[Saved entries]
★ ★ ★

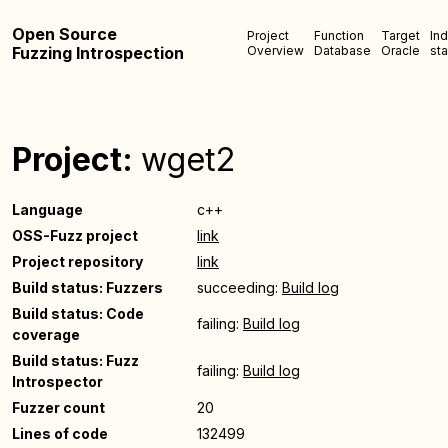
Open Source
Project
Function
Target
In
Fuzzing Introspection
Overview
Database
Oracle
sta
Project:
wget2
Language
c++
OSS-Fuzz project
link
Project repository
link
Build status: Fuzzers
succeeding:
Build log
Build status: Code
failing:
Build log
coverage
Build status: Fuzz
failing:
Build log
Introspector
Fuzzer count
20
Lines of code
132499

★ ★ ★

• WORK REQUEST:
Your copy should hold every entry exactly as written, but none of the pictures.

• TASK RESPONSE:
Open Source
Project
Function
Target
In
Fuzzing Introspection
Overview
Database
Oracle
sta
Project:
wget2
Language
c++
OSS-Fuzz project
link
Project repository
link
Build status: Fuzzers
succeeding:
Build log
Build status: Code
failing:
Build log
coverage
Build status: Fuzz
failing:
Build log
Introspector
Fuzzer count
20
Lines of code
132499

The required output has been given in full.